Qui paie le crédit immobilier pendant la séparation ?
Entre vous, vous pouvez convenir d'une répartition temporaire, ou le juge peut fixer des mesures provisoires selon la procédure. Vis-à-vis de la banque, les coemprunteurs restent toutefois en principe engagés tant que le prêt n'est pas soldé ou qu'une désolidarisation formelle n'a pas été accordée.
Conservez tous les justificatifs si l'un paie davantage que l'autre : ces avances peuvent devoir être prises en compte au moment du partage.
Peut-on vendre une maison avec un crédit immobilier en cours ?
Oui. C'est une situation très courante. Le notaire demande à la banque le montant exact nécessaire pour rembourser le prêt le jour de la vente, puis cette somme est prélevée sur le prix avant la répartition du solde.
Si le prix ne couvre pas le capital restant dû et les frais, il faut trouver une solution avec la banque et les emprunteurs avant la signature. Une vente ne fait pas disparaître automatiquement un éventuel solde de dette.
Qui garde l'argent de la vente en attendant le partage ?
Le prix transite habituellement par la comptabilité du notaire, qui règle d'abord les sommes liées à la vente.
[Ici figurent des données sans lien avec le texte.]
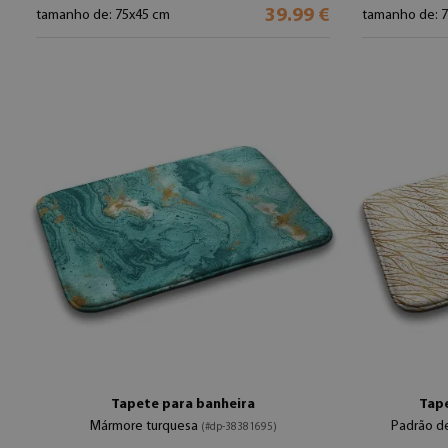
39.99 €
tamanho de: 75x45 cm
tamanho de: 
Tapete para banheira
Tape
Mármore turquesa
Padrão d
(#dp-38381695)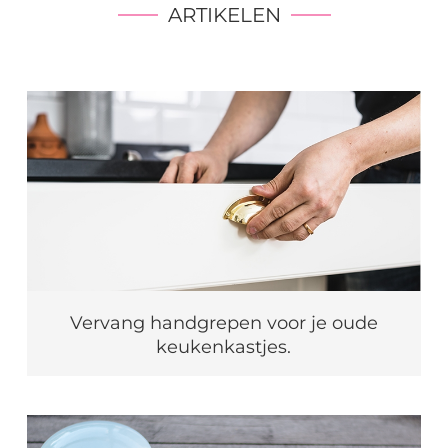
ARTIKELEN
Vervang handgrepen voor je oude
keukenkastjes.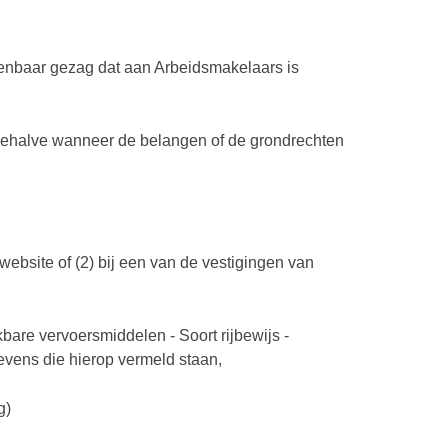
openbaar gezag dat aan Arbeidsmakelaars is
 behalve wanneer de belangen of de grondrechten
 website of (2) bij een van de vestigingen van
are vervoersmiddelen - Soort rijbewijs -
gevens die hierop vermeld staan,
ng)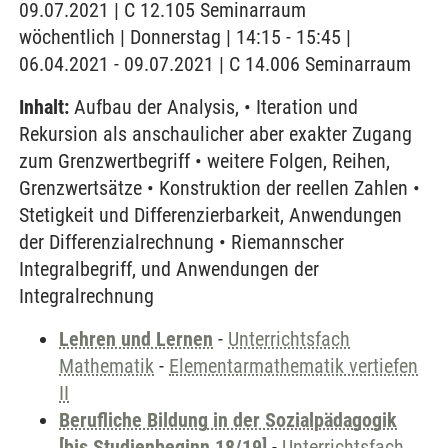
09.07.2021 | C 12.105 Seminarraum
wöchentlich | Donnerstag | 14:15 - 15:45 |
06.04.2021 - 09.07.2021 | C 14.006 Seminarraum
Inhalt:
Aufbau der Analysis, • Iteration und
Rekursion als anschaulicher aber exakter Zugang
zum Grenzwertbegriff • weitere Folgen, Reihen,
Grenzwertsätze • Konstruktion der reellen Zahlen •
Stetigkeit und Differenzierbarkeit, Anwendungen
der Differenzialrechnung • Riemannscher
Integralbegriff, und Anwendungen der
Integralrechnung
Lehren und Lernen
-
Unterrichtsfach
Mathematik
-
Elementarmathematik vertiefen
II
Berufliche Bildung in der Sozialpädagogik
[bis Studienbeginn 18/19]
-
Unterrichtsfach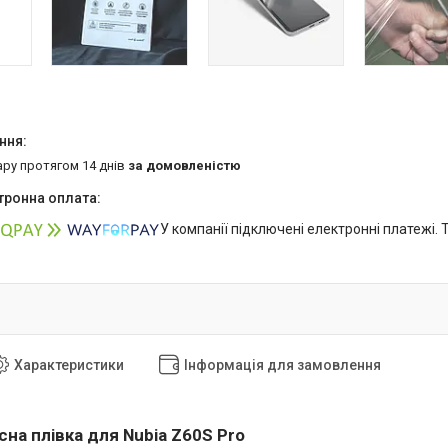
ару протягом 14 днів
за домовленістю
У компанії підключені електронні платежі.
Характеристики
Інформація для замовлення
на плівка для Nubia Z60S Pro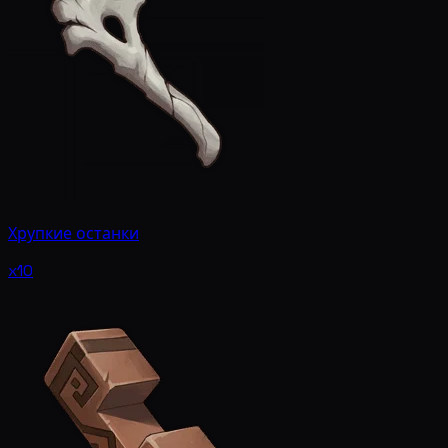
Хрупкие останки
x10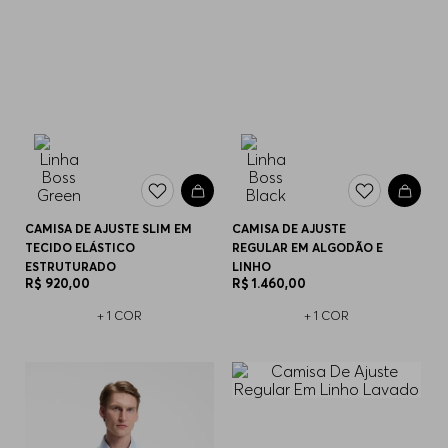
CAMISA DE AJUSTE SLIM EM
CAMISA DE AJUSTE
TECIDO ELÁSTICO
REGULAR EM ALGODÃO E
ESTRUTURADO
LINHO
R$
920
,
00
R$
1
.
460
,
00
+
1
COR
+
1
COR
Lorsque le partage n'est pas encore arrêté ou qu'un désaccord persiste, les fonds ne doivent pas être distribués sans cadre clair.
Il est prudent de demander au notaire quelles sommes peuvent être versées, à quel moment et sur quel fondement. Cela évite qu'un partage provisoire soit interprété comme un accord définitif.
En résumé
Pour vendre une maison en cas de divorce, la priorité n'est pas d'aller vite à tout prix : c'est de sécuriser les décisions, les chiffres et les signatures. Commencez par identifier le statut du bien, faites évaluer sa valeur, anticipez le crédit et les frais, puis formalisez les règles de vente avec votre ex-conjoint.
Une vente bien préparée protège à la fois votre budget et votre capacité à tourner la page. Dès que le dossier comporte un prêt important, une forte différence d'apport, un désaccord ou un bien détenu depuis longtemps, appuyez-vous sur le notaire et, si besoin, sur un avocat ou un médiateur.